Public Health France defines a reinfection as a new infection (detected by a positive test) which has occurred at least 60 days after a primary infection, which has occurred since March 2021. “The increase has been continuous since the arrival of the Omicron wave”, indicated Vincent Auvigne, epidemiologist from Public Health France, during a press briefing. Indeed, the vast majority (93.5%) of cases of reinfection that have occurred since March 2021 were indeed “suspected Omicron variant”.
Despite a high number of re-infections with an Omicron sub-variant after a first infection with another Omicron sub-variant (44% of cases), “the probability that a re-infection will actually occur after a first infection with a other variant (Alpha, Delta or other)” “remains significantly higher”, underlines the agency.

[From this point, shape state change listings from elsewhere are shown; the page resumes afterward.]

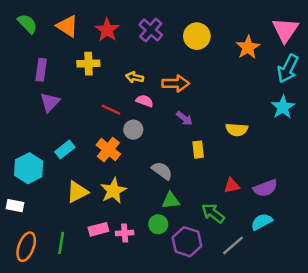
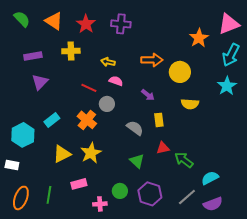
purple cross: (151, 30) -> (121, 24), turned -36
pink triangle: (285, 30) -> (229, 24), turned 35
yellow circle: (197, 36) -> (180, 72), moved
purple rectangle: (41, 70) -> (33, 56), turned 72
orange arrow: (176, 83) -> (152, 60), moved
gray semicircle: (162, 171) -> (135, 128), moved
red triangle: (232, 186) -> (163, 148), moved
purple semicircle: (265, 188) -> (213, 204), moved
green triangle: (171, 201) -> (137, 161), turned 49
green arrow: (213, 213) -> (184, 160), moved
green circle: (158, 224) -> (120, 191), moved
pink cross: (125, 233) -> (100, 204), moved

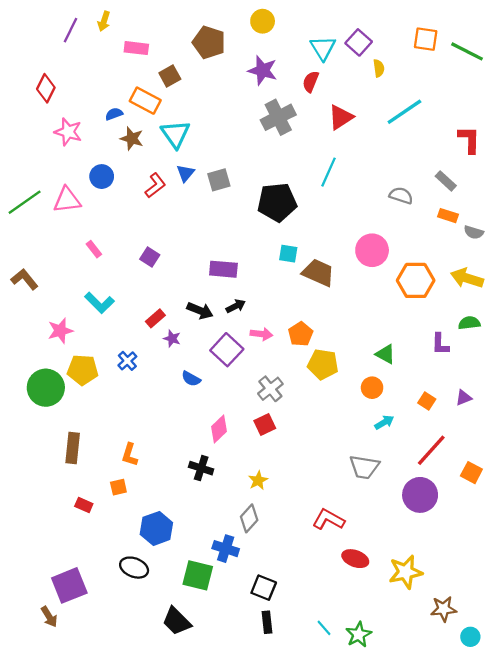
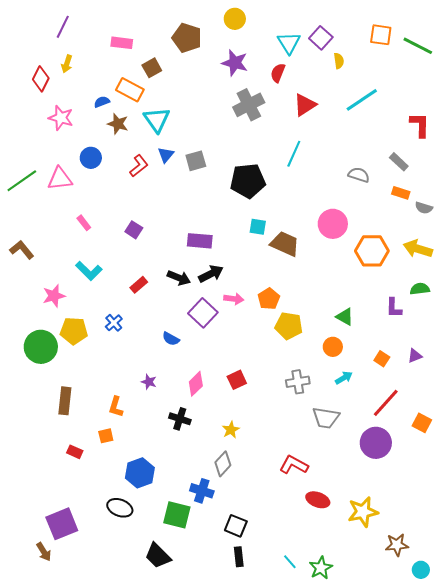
yellow arrow: (104, 21) -> (67, 64), moved
black arrow: (236, 306) -> (211, 274), size x1.4
purple star: (172, 339) -> (149, 382), moved
gray cross: (270, 389) -> (298, 382), moved, turned 30

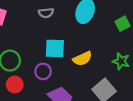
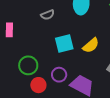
purple circle: (43, 71) -> (59, 75), moved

In addition, “the further the first contamination is in time, the more the probability of reinfection will increase”, specified Vincent Auvigne.
- How to explain these reinfections?
During the week ending July 3, the circulation of Covid-19 intensified in mainland France. New hospitalizations as well as deaths have increased sharply, affecting the majority of the oldest, insufficiently vaccinated, also noted Public Health France. Thursday evening, more than 154,600 new cases of Covid-19 were recorded, with 17,719 hospitalized patients, including 1,523 new admissions.

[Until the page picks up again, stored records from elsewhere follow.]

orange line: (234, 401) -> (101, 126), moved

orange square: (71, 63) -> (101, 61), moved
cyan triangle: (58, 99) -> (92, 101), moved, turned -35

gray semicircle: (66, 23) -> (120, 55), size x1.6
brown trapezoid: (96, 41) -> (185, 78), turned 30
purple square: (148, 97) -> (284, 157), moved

The rebound in Sars-Cov-2 circulation and the emergence of the Omicron BA.4 and BA.5 sublineage are two factors that play a role in the current trend of increasing reinfections. Added to this is the decrease in post-infectious or post-vaccination immune protection over time in the French population. We now know that the protection conferred by vaccines and by previous infections erodes after a few months. In question, too, a relaxation of barrier gestures.
- Are they the effect of a higher immune escape in the subvariants?
Succeeding BA.2 (dominant since the beginning of the year), the BA.4 and BA.5 sub-variants have become the majority. “BA.5 represents 67% of interpretable sequences, during the Flash Week 25 survey (June 20 to 26),” says Public Health France in its epidemiological update of July 7. The BA.4 and BA.5 sub-variants propagate all the faster as they seem to benefit from a double advantage of contagiousness and immune escape.
The BA.5 strain is more transmissible than the previous ones. “A booster induces a response against this subvariant, but the efficacy is less marked than against Delta or BA.1, and it decreases rapidly. Six months after this third dose, very few neutralizing antibodies against BA are found. 5″, noted Professor Olivier Schwartz, head of the Virus and Immunity Unit at the Institut Pasteur, in L’Express on June 19.
First of all, we must sweep away the idea that multiple reinfections would strengthen our immune system, and each time make the symptoms a little less serious. If no peer-reviewed study has reached a conclusion, the subject remains open. Faced with the risk of reinfections, the “very contagious” variants require that the level of protection of the most fragile be increased”, added Gilles Pialoux, head of service at the Tenon hospital (AP-HP) in mid-June. Let’s not forget that vaccines remain effective against severe forms of the disease, hence the importance for elderly and immunocompromised people to have a complete vaccination schedule.
Already in mid-May, France was approaching one million possible cases of reinfection with Covid-19, with the outbreak of contamination linked to the Omicron variant. At the time, two categories were among the most affected: adults aged 18 to 40, and health professionals. Women had been slightly more reinfected than men.